ABOUT THIS TASK
Below are the records; they must be reproduced verbatim.

Extracted records
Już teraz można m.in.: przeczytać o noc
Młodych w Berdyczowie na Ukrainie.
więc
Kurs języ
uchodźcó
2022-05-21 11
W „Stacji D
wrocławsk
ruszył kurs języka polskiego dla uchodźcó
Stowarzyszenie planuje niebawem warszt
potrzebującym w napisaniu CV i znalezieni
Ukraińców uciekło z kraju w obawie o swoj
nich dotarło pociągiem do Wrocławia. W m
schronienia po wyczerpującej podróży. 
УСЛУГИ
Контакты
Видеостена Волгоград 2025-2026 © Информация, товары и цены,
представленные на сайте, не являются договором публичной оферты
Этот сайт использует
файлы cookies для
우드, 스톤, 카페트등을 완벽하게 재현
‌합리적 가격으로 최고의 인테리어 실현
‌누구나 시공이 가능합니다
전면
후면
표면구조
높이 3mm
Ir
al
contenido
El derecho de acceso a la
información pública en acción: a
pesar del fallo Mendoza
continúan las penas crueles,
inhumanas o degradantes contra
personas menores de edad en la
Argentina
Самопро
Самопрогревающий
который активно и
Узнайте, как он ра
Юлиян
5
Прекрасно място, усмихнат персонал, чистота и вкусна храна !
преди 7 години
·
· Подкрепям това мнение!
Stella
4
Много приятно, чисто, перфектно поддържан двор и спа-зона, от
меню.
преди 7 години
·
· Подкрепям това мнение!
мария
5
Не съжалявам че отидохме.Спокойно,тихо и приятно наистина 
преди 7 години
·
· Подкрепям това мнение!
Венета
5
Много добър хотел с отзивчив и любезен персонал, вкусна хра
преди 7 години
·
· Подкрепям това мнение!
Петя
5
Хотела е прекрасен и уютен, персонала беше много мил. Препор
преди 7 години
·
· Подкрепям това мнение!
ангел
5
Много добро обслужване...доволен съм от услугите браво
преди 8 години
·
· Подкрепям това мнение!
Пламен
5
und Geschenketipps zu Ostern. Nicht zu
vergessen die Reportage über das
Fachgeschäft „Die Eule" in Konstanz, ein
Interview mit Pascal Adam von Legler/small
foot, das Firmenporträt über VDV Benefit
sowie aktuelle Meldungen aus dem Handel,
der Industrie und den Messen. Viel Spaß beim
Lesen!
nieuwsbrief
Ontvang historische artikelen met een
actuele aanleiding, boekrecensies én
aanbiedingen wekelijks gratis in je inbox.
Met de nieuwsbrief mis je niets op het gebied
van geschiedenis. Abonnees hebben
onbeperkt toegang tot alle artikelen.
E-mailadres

RESPONSE AREA
Już teraz można m.in.: przeczytać o noc
Młodych w Berdyczowie na Ukrainie.
więc
Kurs języ
uchodźcó
2022-05-21 11
W „Stacji D
wrocławsk
ruszył kurs języka polskiego dla uchodźcó
Stowarzyszenie planuje niebawem warszt
potrzebującym w napisaniu CV i znalezieni
Ukraińców uciekło z kraju w obawie o swoj
nich dotarło pociągiem do Wrocławia. W m
schronienia po wyczerpującej podróży. 
УСЛУГИ
Контакты
Видеостена Волгоград 2025-2026 © Информация, товары и цены,
представленные на сайте, не являются договором публичной оферты
Этот сайт использует
файлы cookies для
우드, 스톤, 카페트등을 완벽하게 재현
‌합리적 가격으로 최고의 인테리어 실현
‌누구나 시공이 가능합니다
전면
후면
표면구조
높이 3mm
Ir
al
contenido
El derecho de acceso a la
información pública en acción: a
pesar del fallo Mendoza
continúan las penas crueles,
inhumanas o degradantes contra
personas menores de edad en la
Argentina
Самопро
Самопрогревающий
который активно и
Узнайте, как он ра
Юлиян
5
Прекрасно място, усмихнат персонал, чистота и вкусна храна !
преди 7 години
·
· Подкрепям това мнение!
Stella
4
Много приятно, чисто, перфектно поддържан двор и спа-зона, от
меню.
преди 7 години
·
· Подкрепям това мнение!
мария
5
Не съжалявам че отидохме.Спокойно,тихо и приятно наистина 
преди 7 години
·
· Подкрепям това мнение!
Венета
5
Много добър хотел с отзивчив и любезен персонал, вкусна хра
преди 7 години
·
· Подкрепям това мнение!
Петя
5
Хотела е прекрасен и уютен, персонала беше много мил. Препор
преди 7 години
·
· Подкрепям това мнение!
ангел
5
Много добро обслужване...доволен съм от услугите браво
преди 8 години
·
· Подкрепям това мнение!
Пламен
5
und Geschenketipps zu Ostern. Nicht zu
vergessen die Reportage über das
Fachgeschäft „Die Eule" in Konstanz, ein
Interview mit Pascal Adam von Legler/small
foot, das Firmenporträt über VDV Benefit
sowie aktuelle Meldungen aus dem Handel,
der Industrie und den Messen. Viel Spaß beim
Lesen!
nieuwsbrief
Ontvang historische artikelen met een
actuele aanleiding, boekrecensies én
aanbiedingen wekelijks gratis in je inbox.
Met de nieuwsbrief mis je niets op het gebied
van geschiedenis. Abonnees hebben
onbeperkt toegang tot alle artikelen.
E-mailadres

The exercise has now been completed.